## Task statement:
Each line with the string "menu" is to be copied from the records below.

Stored data below:

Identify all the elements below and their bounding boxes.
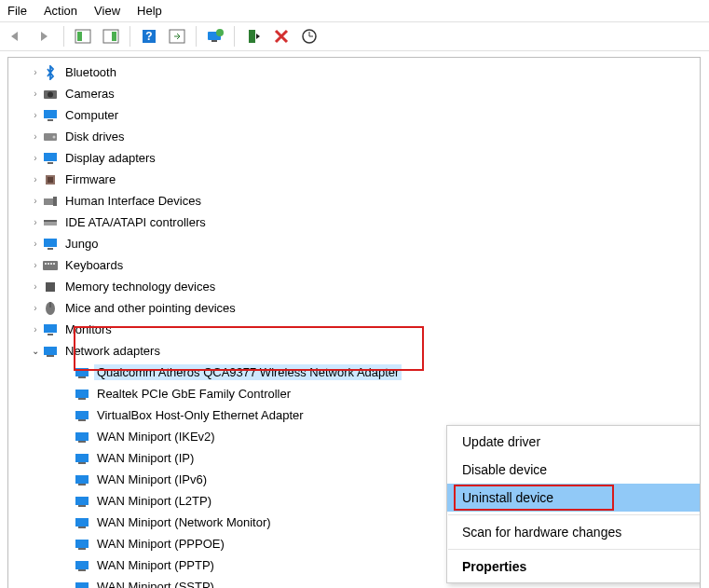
tree-label: WAN Miniport (IKEv2) [94, 429, 218, 444]
svg-rect-39 [47, 355, 54, 357]
tree-node-qualcomm-atheros[interactable]: Qualcomm Atheros QCA9377 Wireless Networ… [8, 362, 700, 383]
expand-icon[interactable]: › [29, 324, 42, 335]
svg-rect-14 [44, 110, 57, 118]
svg-rect-28 [43, 261, 58, 270]
tree-label: Display adapters [62, 150, 158, 166]
expand-icon[interactable]: › [29, 131, 42, 142]
toolbar-separator [63, 26, 64, 47]
collapse-icon[interactable]: ⌄ [29, 346, 42, 356]
expand-icon[interactable]: › [29, 110, 42, 120]
svg-rect-56 [75, 540, 89, 548]
svg-rect-42 [75, 390, 89, 398]
context-disable-device[interactable]: Disable device [447, 456, 701, 484]
network-adapter-icon [74, 408, 90, 423]
monitor-icon [42, 322, 59, 337]
network-adapter-icon [74, 494, 90, 509]
expand-icon[interactable]: › [29, 153, 42, 163]
tree-label: Qualcomm Atheros QCA9377 Wireless Networ… [94, 364, 402, 380]
svg-rect-54 [75, 518, 89, 526]
svg-rect-19 [48, 162, 53, 164]
menu-action[interactable]: Action [44, 4, 77, 18]
expand-icon[interactable]: › [29, 217, 42, 227]
tree-label: WAN Miniport (SSTP) [94, 579, 217, 588]
expand-icon[interactable]: › [29, 174, 42, 185]
camera-icon [42, 87, 59, 102]
svg-rect-52 [75, 497, 89, 505]
keyboard-icon [42, 258, 59, 273]
firmware-icon [42, 172, 59, 187]
menu-view[interactable]: View [94, 4, 120, 18]
tree-node-monitors[interactable]: › Monitors [8, 319, 700, 340]
svg-rect-8 [211, 40, 217, 42]
menu-help[interactable]: Help [137, 4, 162, 18]
jungo-icon [42, 237, 59, 252]
context-menu: Update driver Disable device Uninstall d… [446, 425, 701, 583]
context-update-driver[interactable]: Update driver [447, 428, 701, 456]
context-properties[interactable]: Properties [447, 553, 701, 581]
tree-label: Realtek PCIe GbE Family Controller [94, 386, 293, 402]
tree-node-ide[interactable]: › IDE ATA/ATAPI controllers [8, 212, 700, 233]
network-adapter-icon [74, 515, 90, 530]
tree-label: Human Interface Devices [62, 193, 204, 209]
tree-label: Network adapters [62, 343, 163, 359]
tree-label: Monitors [62, 321, 115, 337]
ide-icon [42, 215, 59, 230]
tree-label: Computer [62, 107, 121, 123]
context-uninstall-device[interactable]: Uninstall device [447, 484, 701, 512]
tree-label: Firmware [62, 171, 118, 187]
svg-point-13 [48, 91, 53, 97]
svg-rect-41 [78, 376, 86, 378]
tree-node-firmware[interactable]: › Firmware [8, 169, 700, 190]
back-button[interactable] [6, 26, 28, 47]
network-adapter-icon [74, 451, 90, 466]
properties-button[interactable] [100, 26, 122, 47]
device-tree[interactable]: › Bluetooth › Cameras › Computer › Disk … [7, 57, 701, 588]
tree-node-network-adapters[interactable]: ⌄ Network adapters [8, 340, 700, 362]
svg-rect-51 [78, 484, 86, 485]
tree-label: Mice and other pointing devices [62, 300, 239, 316]
tree-node-cameras[interactable]: › Cameras [8, 83, 700, 104]
expand-icon[interactable]: › [29, 196, 42, 206]
svg-rect-60 [75, 582, 89, 589]
expand-icon[interactable]: › [29, 239, 42, 249]
tree-node-jungo[interactable]: › Jungo [8, 233, 700, 254]
svg-rect-3 [112, 32, 116, 41]
svg-rect-15 [48, 119, 53, 121]
tree-node-disk-drives[interactable]: › Disk drives [8, 126, 700, 147]
tree-label: WAN Miniport (Network Monitor) [94, 514, 274, 530]
expand-icon[interactable]: › [29, 303, 42, 313]
expand-icon[interactable]: › [29, 89, 42, 99]
svg-rect-22 [44, 198, 53, 205]
network-adapter-icon [74, 537, 90, 552]
expand-icon[interactable]: › [29, 67, 42, 77]
menu-file[interactable]: File [7, 4, 27, 18]
network-adapter-icon [74, 365, 90, 380]
expand-icon[interactable]: › [29, 260, 42, 270]
svg-rect-36 [44, 324, 57, 333]
tree-node-hid[interactable]: › Human Interface Devices [8, 190, 700, 212]
svg-rect-37 [48, 334, 53, 335]
scan-hardware-button[interactable] [298, 26, 320, 47]
tree-label: WAN Miniport (PPTP) [94, 557, 217, 573]
tree-node-bluetooth[interactable]: › Bluetooth [8, 62, 700, 83]
show-hide-tree-button[interactable] [72, 26, 94, 47]
uninstall-device-button[interactable] [270, 26, 293, 47]
tree-node-keyboards[interactable]: › Keyboards [8, 254, 700, 276]
tree-node-memory-tech[interactable]: › Memory technology devices [8, 276, 700, 297]
expand-icon[interactable]: › [29, 281, 42, 292]
action-button[interactable] [166, 26, 188, 47]
tree-node-display-adapters[interactable]: › Display adapters [8, 147, 700, 169]
tree-node-virtualbox-adapter[interactable]: VirtualBox Host-Only Ethernet Adapter [8, 404, 700, 426]
update-driver-button[interactable] [204, 26, 226, 47]
svg-rect-21 [48, 177, 53, 183]
tree-node-mice[interactable]: › Mice and other pointing devices [8, 297, 700, 319]
help-button[interactable]: ? [138, 26, 160, 47]
svg-point-9 [216, 29, 224, 36]
tree-node-realtek[interactable]: Realtek PCIe GbE Family Controller [8, 383, 700, 404]
enable-device-button[interactable] [242, 26, 265, 47]
display-icon [42, 151, 59, 166]
svg-text:?: ? [145, 30, 152, 43]
tree-node-computer[interactable]: › Computer [8, 104, 700, 126]
context-scan-hardware[interactable]: Scan for hardware changes [447, 518, 701, 546]
forward-button[interactable] [34, 26, 56, 47]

End of Stored data.

## Result below:
menu-action[interactable]: Action [44, 4, 77, 18]
menu-view[interactable]: View [94, 4, 120, 18]
menu-help[interactable]: Help [137, 4, 162, 18]
context-menu: Update driver Disable device Uninstall d… [446, 425, 701, 583]
menu-file[interactable]: File [7, 4, 27, 18]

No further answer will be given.